The little game is the second figure of the paper in which they show the
performance changes on trainval
and test
set of VOC2007 with different
detection thresholds.
One thing worth noting in the experiment setting is that they drop groundtruth boxes across all classes, which is quite different compared to the scenario in which we add more class into the trained model. While the former setting does not change any taxonomy, the latter revamps the whole label information.
Now, let move on to the proposed method. Firstly, they suggest using hard-mining example sampling to tackle the missing annotation problem. The reason is that by mining hard examples, we can avoid randomly sampling the missing annotation regions. Then, they propose a fancy function that weights the gradient based on the IoU overlapping value. To this point, you can see that the proposed method is just another form of Balance IoU Sampler.
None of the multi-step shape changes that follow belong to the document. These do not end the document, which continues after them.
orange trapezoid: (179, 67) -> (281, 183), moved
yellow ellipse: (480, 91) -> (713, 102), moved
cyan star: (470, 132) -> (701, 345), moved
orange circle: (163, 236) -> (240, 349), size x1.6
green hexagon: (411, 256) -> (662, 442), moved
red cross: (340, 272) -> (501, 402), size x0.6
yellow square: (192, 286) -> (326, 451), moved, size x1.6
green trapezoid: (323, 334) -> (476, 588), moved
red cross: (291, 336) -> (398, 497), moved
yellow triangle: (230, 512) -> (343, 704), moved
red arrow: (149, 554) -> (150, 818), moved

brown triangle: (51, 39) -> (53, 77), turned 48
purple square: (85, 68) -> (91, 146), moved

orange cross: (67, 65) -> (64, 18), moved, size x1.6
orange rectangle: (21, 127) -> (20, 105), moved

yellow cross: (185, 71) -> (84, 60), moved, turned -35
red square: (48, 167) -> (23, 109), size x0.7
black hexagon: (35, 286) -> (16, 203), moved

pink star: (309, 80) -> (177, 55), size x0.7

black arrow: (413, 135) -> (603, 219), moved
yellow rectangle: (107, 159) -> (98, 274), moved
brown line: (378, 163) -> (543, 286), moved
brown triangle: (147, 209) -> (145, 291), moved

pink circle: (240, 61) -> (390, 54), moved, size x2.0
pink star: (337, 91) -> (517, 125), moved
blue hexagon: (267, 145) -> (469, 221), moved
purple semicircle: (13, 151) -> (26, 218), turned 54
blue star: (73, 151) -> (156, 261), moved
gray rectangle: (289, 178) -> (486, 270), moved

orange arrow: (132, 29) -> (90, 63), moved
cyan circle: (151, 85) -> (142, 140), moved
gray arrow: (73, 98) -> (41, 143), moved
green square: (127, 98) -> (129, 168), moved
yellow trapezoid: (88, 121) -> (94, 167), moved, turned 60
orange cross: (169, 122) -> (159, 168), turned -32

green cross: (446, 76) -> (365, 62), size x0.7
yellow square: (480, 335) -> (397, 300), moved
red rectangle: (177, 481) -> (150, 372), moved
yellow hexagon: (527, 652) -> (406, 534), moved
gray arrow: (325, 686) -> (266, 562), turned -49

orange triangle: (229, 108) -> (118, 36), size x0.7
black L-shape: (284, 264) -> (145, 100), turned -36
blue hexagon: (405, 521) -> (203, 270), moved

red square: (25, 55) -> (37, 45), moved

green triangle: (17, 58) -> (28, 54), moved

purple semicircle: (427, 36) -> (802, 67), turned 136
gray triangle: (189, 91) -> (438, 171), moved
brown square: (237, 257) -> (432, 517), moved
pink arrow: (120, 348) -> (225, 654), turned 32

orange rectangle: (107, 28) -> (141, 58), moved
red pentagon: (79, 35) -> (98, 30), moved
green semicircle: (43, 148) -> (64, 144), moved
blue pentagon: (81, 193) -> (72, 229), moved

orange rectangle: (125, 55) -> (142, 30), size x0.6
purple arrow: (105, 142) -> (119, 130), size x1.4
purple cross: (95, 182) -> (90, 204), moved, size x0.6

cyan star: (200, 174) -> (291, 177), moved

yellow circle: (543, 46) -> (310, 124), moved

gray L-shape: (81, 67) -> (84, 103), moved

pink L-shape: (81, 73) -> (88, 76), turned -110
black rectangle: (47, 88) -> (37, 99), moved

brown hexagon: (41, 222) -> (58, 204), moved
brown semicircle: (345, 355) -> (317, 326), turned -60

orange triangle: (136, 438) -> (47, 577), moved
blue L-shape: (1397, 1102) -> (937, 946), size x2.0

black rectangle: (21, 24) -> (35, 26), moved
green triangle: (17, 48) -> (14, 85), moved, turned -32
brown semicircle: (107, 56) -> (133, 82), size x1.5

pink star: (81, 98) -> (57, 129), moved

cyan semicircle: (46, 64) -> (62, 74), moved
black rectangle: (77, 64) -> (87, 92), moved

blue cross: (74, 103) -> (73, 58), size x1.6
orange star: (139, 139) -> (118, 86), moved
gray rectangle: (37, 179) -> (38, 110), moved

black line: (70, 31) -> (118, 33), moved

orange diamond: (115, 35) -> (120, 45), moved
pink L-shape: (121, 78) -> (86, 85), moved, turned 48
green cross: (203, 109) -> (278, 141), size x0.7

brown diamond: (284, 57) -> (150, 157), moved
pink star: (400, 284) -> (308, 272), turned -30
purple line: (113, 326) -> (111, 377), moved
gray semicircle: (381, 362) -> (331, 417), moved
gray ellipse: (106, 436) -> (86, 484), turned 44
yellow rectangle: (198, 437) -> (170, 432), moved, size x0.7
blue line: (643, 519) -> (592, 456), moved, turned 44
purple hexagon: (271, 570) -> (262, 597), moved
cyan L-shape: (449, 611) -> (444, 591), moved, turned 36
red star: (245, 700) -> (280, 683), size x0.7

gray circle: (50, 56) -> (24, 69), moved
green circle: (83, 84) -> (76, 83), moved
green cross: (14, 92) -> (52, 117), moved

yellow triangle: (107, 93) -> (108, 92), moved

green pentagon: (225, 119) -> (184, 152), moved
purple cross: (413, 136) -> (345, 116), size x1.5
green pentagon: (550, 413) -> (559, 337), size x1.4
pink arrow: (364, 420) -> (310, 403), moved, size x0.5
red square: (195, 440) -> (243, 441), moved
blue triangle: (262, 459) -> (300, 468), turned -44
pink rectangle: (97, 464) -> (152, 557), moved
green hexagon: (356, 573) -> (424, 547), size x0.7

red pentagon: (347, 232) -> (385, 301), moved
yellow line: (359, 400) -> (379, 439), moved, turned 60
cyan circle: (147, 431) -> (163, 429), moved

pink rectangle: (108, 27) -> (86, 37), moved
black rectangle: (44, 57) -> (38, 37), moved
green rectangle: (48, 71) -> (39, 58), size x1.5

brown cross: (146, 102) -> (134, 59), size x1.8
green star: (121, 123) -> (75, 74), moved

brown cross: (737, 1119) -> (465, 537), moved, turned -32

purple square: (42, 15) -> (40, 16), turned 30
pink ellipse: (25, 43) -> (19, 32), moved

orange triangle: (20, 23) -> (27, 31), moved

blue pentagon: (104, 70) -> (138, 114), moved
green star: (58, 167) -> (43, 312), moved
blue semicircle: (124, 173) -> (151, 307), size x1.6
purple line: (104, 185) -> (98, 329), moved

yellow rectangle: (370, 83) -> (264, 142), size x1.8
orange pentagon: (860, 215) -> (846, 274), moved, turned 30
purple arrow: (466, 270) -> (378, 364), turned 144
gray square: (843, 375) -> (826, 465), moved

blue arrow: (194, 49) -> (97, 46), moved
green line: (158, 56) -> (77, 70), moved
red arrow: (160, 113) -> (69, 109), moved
So, there is nothing surprising here.
The authors also propose another approach (otherwise, the paper is just too short to appear in any conferences). This time they want to weight the gradient of ROIs that are not positives or hard negatives. The weight function is akin to the aforementioned weight function. So basically, they believe their model, hoping that it relatively predict the correct objects. If the considering ROIs (of course, neither positive nor hard negative ROIs) has a high score, they consider it as a positive ROI and enforce the gradient, otherwise just subdue that ROI. They also mentioned that the trained model is quite weak, hence this approach does not work well. The experiment results clearly support the observation.
Now, let talk about the second paper. The proposed method is named as pseudo label-guided. Their observation is that if an object presents in the image, some parts of the object should be included as well. Say you have a car in a photo, it probably also has tires in that photo as well. In other words, this kind of approach is only suitable for hierarchical taxonomies.
The proposed method is composed of two components:
-
part-aware sampling: they simply ignore the classification loss of part categories when an instance of them is inside an instance of their subject categories.
-
pseudo labels: to exclude regions that are likely not to be annotated.
So, basically, they want to ignore those regions they think are missed annotated.
Table 1. in the paper is interesting. There are two notions here:
- Included: the ratio between a set of part component and subject category in the same instance and total bounding boxes of the part component.
- Co-occur: the ratio between images obtains both part and subject categories and total images having subject categories.
The number suggests that missing annotation are a severe problem in the Open Images Dataset.
Even though they summarized two algorithms in the paper, it is worth translating them to English:
-
Part-ware sampling: For each RoI proposal (Line 1), check if the associated groundtruth (Line 3) contains part categories (Line 4). If it does, ignore those labels (Line 6) that are not verified (Line 5).
-
Pseudo label-guided sampling: For each output from a trained model (Line 2), remove those whose score is smaller than the threshold or its label is in the verified set (Line 3), otherwise remove it if it very close to any groundtruth (Line 6). After that, for each RoI proposal (Line 8), add those box from the filtered output to the ignored groups (Line 11) if its IoU with the RoI is high enough (Line 10).
Experiments
Nothing special here, they just show off their experiment. However, I will implement soft sampling and pseudo label-guided sampling in the next couple of weeks. Let see if these methods can actually help my work or not.